Exercise requirements: Only one span of the listing below should come back. It runs from the line with "Septal deviation" through the line with "Conditions that alter", and each of its lines must be reproduced exactly.

Data provided:
——

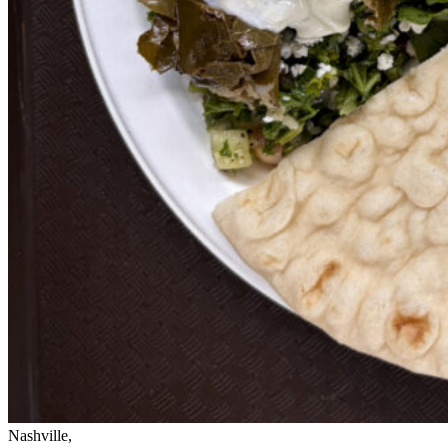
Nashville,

——

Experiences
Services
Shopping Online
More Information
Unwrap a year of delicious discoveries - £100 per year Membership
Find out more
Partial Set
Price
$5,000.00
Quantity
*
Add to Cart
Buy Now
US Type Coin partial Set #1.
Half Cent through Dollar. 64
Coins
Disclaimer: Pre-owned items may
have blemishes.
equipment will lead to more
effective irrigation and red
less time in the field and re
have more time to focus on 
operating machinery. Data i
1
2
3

——

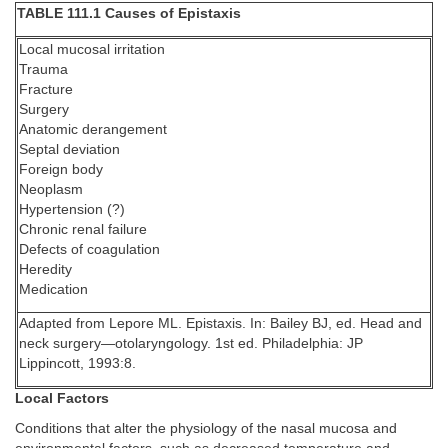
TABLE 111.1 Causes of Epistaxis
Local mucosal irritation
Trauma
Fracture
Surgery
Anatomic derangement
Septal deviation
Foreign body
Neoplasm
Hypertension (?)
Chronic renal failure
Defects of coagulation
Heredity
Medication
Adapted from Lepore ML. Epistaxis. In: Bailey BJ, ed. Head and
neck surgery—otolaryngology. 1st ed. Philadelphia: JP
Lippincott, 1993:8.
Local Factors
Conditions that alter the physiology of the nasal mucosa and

——

Result:
Septal deviation
Foreign body
Neoplasm
Hypertension (?)
Chronic renal failure
Defects of coagulation
Heredity
Medication
Adapted from Lepore ML. Epistaxis. In: Bailey BJ, ed. Head and
neck surgery—otolaryngology. 1st ed. Philadelphia: JP
Lippincott, 1993:8.
Local Factors
Conditions that alter the physiology of the nasal mucosa and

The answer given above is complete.